Fraud Suit Verdict Undermines SEC Control of Cryptocurrencies

Crypto Regulation

A lawsuit over an alleged crypto Ponzi scheme dating back to 2014 may have thrown a big wrench into the U.S. Securities and Exchange Commission’s argument that nearly all cryptocurrencies are securities over which it has authority.

In a ruling that gives “cryptocurrency market participants some much-needed and rarely received comfort,” according to the law firm Troutman Pepper, a federal jury in Connecticut found that four digital assets and products related to a cryptocurrency mining operation were not “investment contracts” subject to state and federal securities laws.

The verdict in “Audet v. Fraser” “will have wide-reaching implications” for two reasons, Troutman argued in a Nov. 22 blog post.

“First, Audet involved four very different crypto products similar to many other crypto or crypto-related products on the market,” it said. “Accordingly, some issuers of such products may conclude that, if litigated, their products would not be considered ‘securities’ and, therefore, not subject to state and federal securities laws. It may strengthen their resolve to litigate or resist enforcement.”

Second, it has the potential to “change the balance of power” between the SEC and the cryptocurrency issuers it has been suing for selling what the agency contends are unregistered securities for several years. In many cases, the agency has forced companies that sold cryptocurrencies in initial coin offerings (ICOs) to pay large fines to avoid litigation — which can be destructive well before a verdict is reached.

Troutman pointed to the SEC’s lawsuit against messaging service Telegram’s TON blockchain project, which had raised $1.7 billion in an ICO of “Grams” cryptocurrency. A court blocked the project pending the outcome of a suit in which the judge concluded that the “SEC has shown a substantial probability of success in proving” that Grams were securities. The litigation threatened to stall the project so long that Telegram was forced to drop it, acquiescing to the agency’s demand that it return $1.2 billion to TON buyers and pay an $18.5 million fine.

Also see: Telegram Consents to $18.5M SEC Penalty

Since then, only one company, Ripple, has been willing to fight the SEC, saying the case has “broader implications” for the entire cryptocurrency industry. A Ripple spokesperson declined to comment on the Audet ruling.

Related news: Ripple CEO Confident SEC Lawsuit Moving in Right Direction

The SEC has sued a number of cryptocurrency issuers for selling unregistered securities over the past four years.

Gary Gensler, the SEC’s new chairman, recently announced that he considers nearly all cryptocurrencies sold in ICOs to be securities. “It doesn’t matter whether it’s a stock token, a stable value token backed by securities, or any other virtual product that provides synthetic exposure to underlying securities,” he said in an Aug. 3 speech at the Aspen Security Forum. “These products are subject to the securities laws and must work within our securities regime.” The reason, he said, is that “generally, folks buying these tokens are anticipating profits.”
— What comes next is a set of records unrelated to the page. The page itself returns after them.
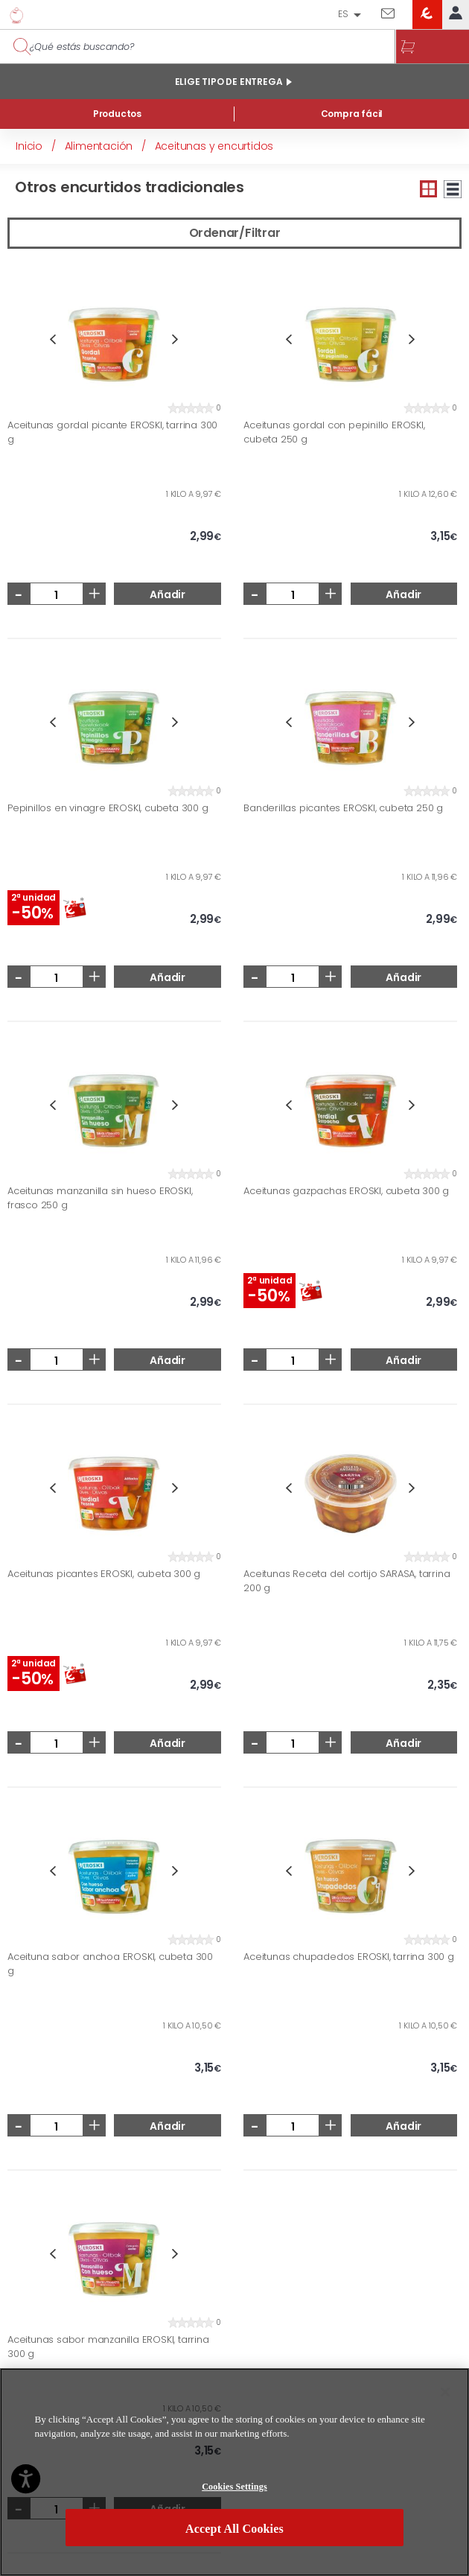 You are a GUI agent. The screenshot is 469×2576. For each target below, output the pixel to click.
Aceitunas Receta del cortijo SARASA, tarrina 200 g (346, 1581)
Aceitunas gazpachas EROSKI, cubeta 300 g (346, 1191)
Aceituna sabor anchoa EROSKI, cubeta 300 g (110, 1964)
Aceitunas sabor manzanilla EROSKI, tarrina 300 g (108, 2346)
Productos (117, 113)
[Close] (445, 2394)
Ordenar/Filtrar (235, 232)
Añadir (167, 594)
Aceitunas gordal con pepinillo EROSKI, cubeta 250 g (333, 432)
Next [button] (175, 339)
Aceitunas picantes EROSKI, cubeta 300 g (103, 1574)
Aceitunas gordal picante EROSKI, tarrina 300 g (112, 432)
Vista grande (453, 189)
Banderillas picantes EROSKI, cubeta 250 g (343, 808)
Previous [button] (52, 339)
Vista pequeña (429, 189)
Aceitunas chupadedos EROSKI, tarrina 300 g (348, 1957)
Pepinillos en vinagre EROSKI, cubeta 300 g (107, 808)
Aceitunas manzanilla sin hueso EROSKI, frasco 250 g (99, 1198)
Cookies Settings (234, 2489)
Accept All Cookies (234, 2531) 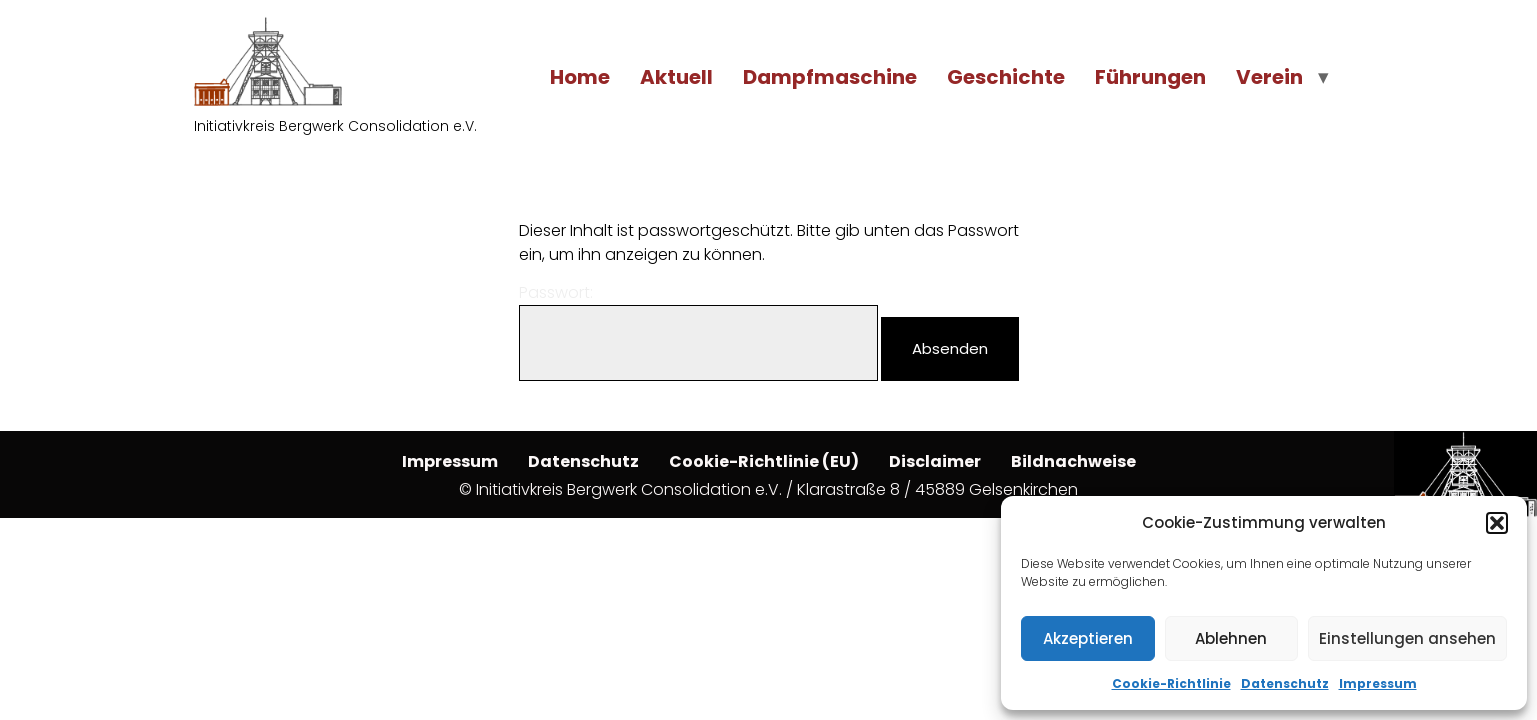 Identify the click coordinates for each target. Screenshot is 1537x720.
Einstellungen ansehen (1407, 638)
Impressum (1378, 683)
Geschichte (1006, 77)
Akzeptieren (1088, 638)
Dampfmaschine (830, 77)
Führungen (1150, 77)
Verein (1269, 77)
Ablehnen (1231, 638)
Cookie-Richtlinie (1171, 683)
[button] (1497, 523)
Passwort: (698, 331)
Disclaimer (935, 461)
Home (580, 77)
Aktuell (676, 77)
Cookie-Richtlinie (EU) (764, 461)
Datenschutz (1285, 683)
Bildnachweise (1073, 461) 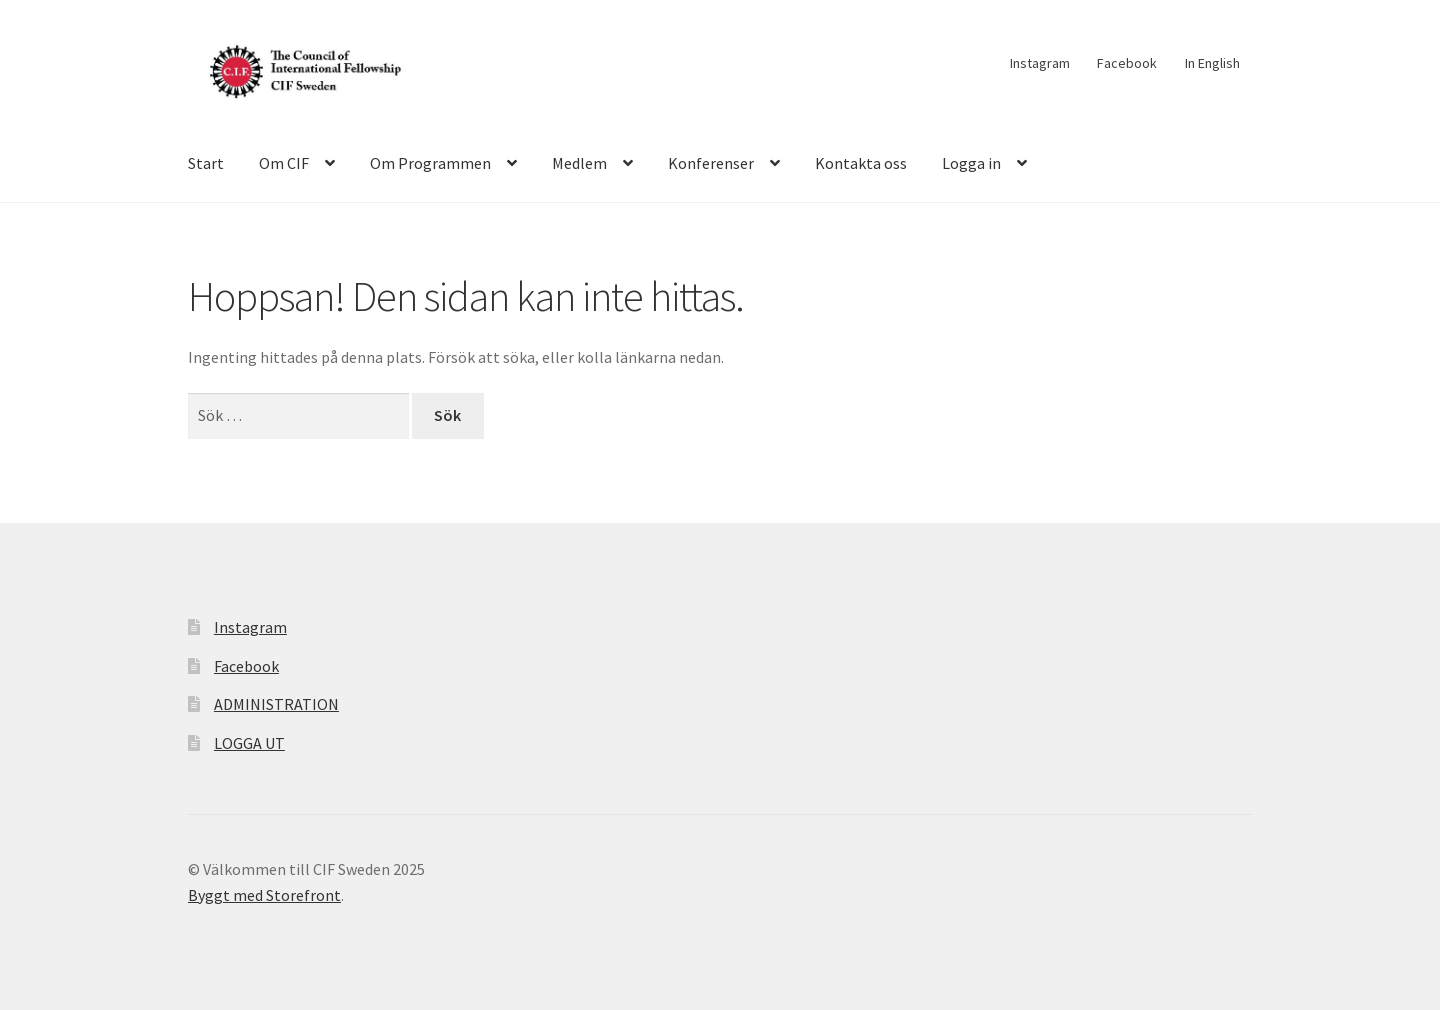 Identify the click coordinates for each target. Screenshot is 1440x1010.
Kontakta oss (861, 163)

Asked about the Audet verdict, an SEC spokesperson said the agency declined to comment.

No Ruling on Fraud

The Audet v. Fraser class-action lawsuit revolved around a firm called GAW Miners, which the plaintiffs alleged sold shares in the returns of a hardware mining farm, first offering “Hashlets” that entitled buyers to a share of the cryptocurrency mined by the operation, and then selling “Hashpoints,” which could be converted into a digital currency called “Paycoin” that would be held in digital wallets called “HashStakers.”

The plaintiffs accused GAW Miners’ principals, Homero Joshua Garza and Stuart A. Fraser, of selling far more Hashlets than its hardware actually produced. Next, they said, the pair launched Hashpoints, promissory notes convertible into Paycoin, which could be locked into HashStakers wallets for up to six months in exchange for fixed returns. When the price of Paycoin began to plummet, buyers were trapped by the HashStakers lockup.

The plaintiffs’ civil case revolved around these actions violating the U.S. Securities Exchange Act of 1934 and the Connecticut Uniform Securities Act (CUSA). To do that, the plaintiffs had to prove that some or all of the Hashlets, Hashpoints, HashStakers, and Paycoin were investment contracts — a term that covers stocks, bonds, and other types of securities.

Whether an investment is a security is determined by the Howey rule, which was established by the Supreme Court in 1934. That defined a security as an “investment of money in a common enterprise with a reasonable expectation of profits to be derived from the efforts of others.”

The jury found that none of the four products was a security, so it never ruled on the merits of fraud accusations.

Troutman argued that in the wake of the Audet verdict, “courts may be less inclined to find that a plaintiff has a ‘substantial probability of success’ in proving that a certain digital asset or product is a security under Howey.”